Reported job creation remained weak in August with the seasonally adjusted average employment change per firm posting a decline of -0.02 workers per firm. Fifty-six percent reported hiring or trying to hire (up 3 points), but 48 percent reported few or no qualified applicants for the positions they were trying to fill. Fifteen percent of owners cited the difficulty of finding qualified workers as their Single Most Important Business Problem.
How effective has the Fed's monetary policy been in lifting inflation to it two percent target rate?
Inflationary pressures remain dormant on Main Street. Fourteen percent of owners reported reducing their average selling prices in the past three months (down 2 points), and 16 percent reported price increases (up 1 point). Seasonally adjusted, the net percent of owners raising selling prices rose 5 points from July to 3 percent. In spite of the Federal Reserve’s efforts, inflation on Main Street is M.I.A. Seasonally adjusted, a net 15 percent plan price hikes (up 1 point). Prospects for a resurgence of inflation are low, especially with gas prices on the decline again.
Has the Fed's zero interest rate policy and quantitative easing had a positive impact on Small Businesses?
Four percent of owners reported that all their borrowing needs were not satisfied, 2 points above the record low reached in September 2015. Twenty-nine percent reported all credit needs met (down 1 point), and 52 percent explicitly said they did not want a loan, down 1 point. Record numbers of firms remain on the “credit sidelines”, seeing no good reason to borrow. Only 2 percent reported that financing was their top business problem.
This month's "Commentary" section includes the following observations:
After nine months of 1 percent GDP growth, the economy is set to turn in a better performance. This will result because the denominator in the change calculation is low, and because the huge inventory reduction that knocked a point off the GDP growth rate appears to be over, with an ever so modest increase in plans to build inventory. Consumer spending looks like it will maintain some strength, including car sales, although there are mixed signals on consumer sentiment. It doesn’t appear that capital spending is ready to pick up, but housing will continue to add to growth, even though it is supply constrained, due to a shortage of skilled labor and permitted land.

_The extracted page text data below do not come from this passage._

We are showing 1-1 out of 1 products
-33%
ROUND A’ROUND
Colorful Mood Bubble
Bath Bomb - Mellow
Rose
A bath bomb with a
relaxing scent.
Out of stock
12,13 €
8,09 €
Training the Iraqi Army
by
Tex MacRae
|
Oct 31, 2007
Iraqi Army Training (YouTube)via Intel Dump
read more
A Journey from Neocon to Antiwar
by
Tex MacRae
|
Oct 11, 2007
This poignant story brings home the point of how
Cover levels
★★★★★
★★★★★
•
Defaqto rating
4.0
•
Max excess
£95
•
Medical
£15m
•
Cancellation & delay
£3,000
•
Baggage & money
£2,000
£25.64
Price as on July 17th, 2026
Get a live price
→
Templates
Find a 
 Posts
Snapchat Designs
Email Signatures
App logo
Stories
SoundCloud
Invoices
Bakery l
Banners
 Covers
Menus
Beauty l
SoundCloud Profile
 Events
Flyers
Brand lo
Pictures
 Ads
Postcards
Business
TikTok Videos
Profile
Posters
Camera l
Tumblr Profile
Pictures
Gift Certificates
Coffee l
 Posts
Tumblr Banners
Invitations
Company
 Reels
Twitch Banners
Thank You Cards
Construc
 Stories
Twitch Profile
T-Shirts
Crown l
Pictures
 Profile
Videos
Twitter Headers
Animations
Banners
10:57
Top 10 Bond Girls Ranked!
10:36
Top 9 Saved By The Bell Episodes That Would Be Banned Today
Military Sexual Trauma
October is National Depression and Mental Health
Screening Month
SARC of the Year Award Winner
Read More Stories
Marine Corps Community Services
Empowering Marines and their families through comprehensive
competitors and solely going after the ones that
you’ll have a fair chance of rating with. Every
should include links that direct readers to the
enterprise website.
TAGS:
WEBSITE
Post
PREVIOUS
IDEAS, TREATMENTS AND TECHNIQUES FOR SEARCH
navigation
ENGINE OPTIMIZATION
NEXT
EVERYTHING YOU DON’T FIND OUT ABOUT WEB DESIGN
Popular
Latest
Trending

Business Optimism and Consumer Confidence
The next chart is an overlay of the Business Optimism Index and the Conference Board Consumer Confidence Index. The consumer measure is the more volatile of the two, so it is plotted on a separate axis to give a better comparison of the two series from the common baseline of 100.
These two measures of mood have been highly correlated since the early days of the Great Recession. However, The two have diverged since their interim peaks (December 2014 for NFIB and January 2015 for Consumer Confidence). A decline in Small Business Sentiment was a long leading indicator for the last two recessions. Are we now seeing a comparable early warning?